[Start of section]

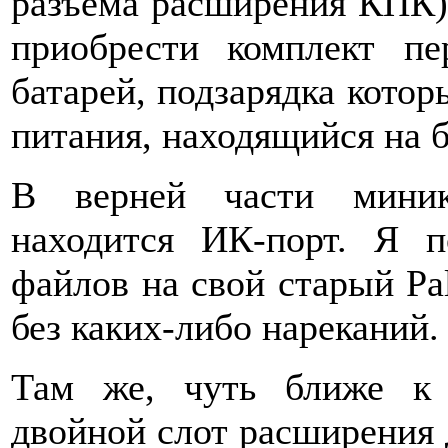
разъема расширения КПК)
приобрести комплект пе
батарей, подзарядка котор
питания, находящийся на б
В верней части миник
находится ИК-порт. Я п
файлов на свой старый Pal
без каких-либо нареканий.
Там же, чуть ближе к з
двойной слот расширения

[End of section]

● Work order
Write out each line exactly, starting with the line that contains "батарей, подзарядка котор" and stopping after the last line of the data.

● Solution for this exercise
батарей, подзарядка котор
питания, находящийся на б
В верней части миник
находится ИК-порт. Я п
файлов на свой старый Pal
без каких-либо нареканий.
Там же, чуть ближе к з
двойной слот расширения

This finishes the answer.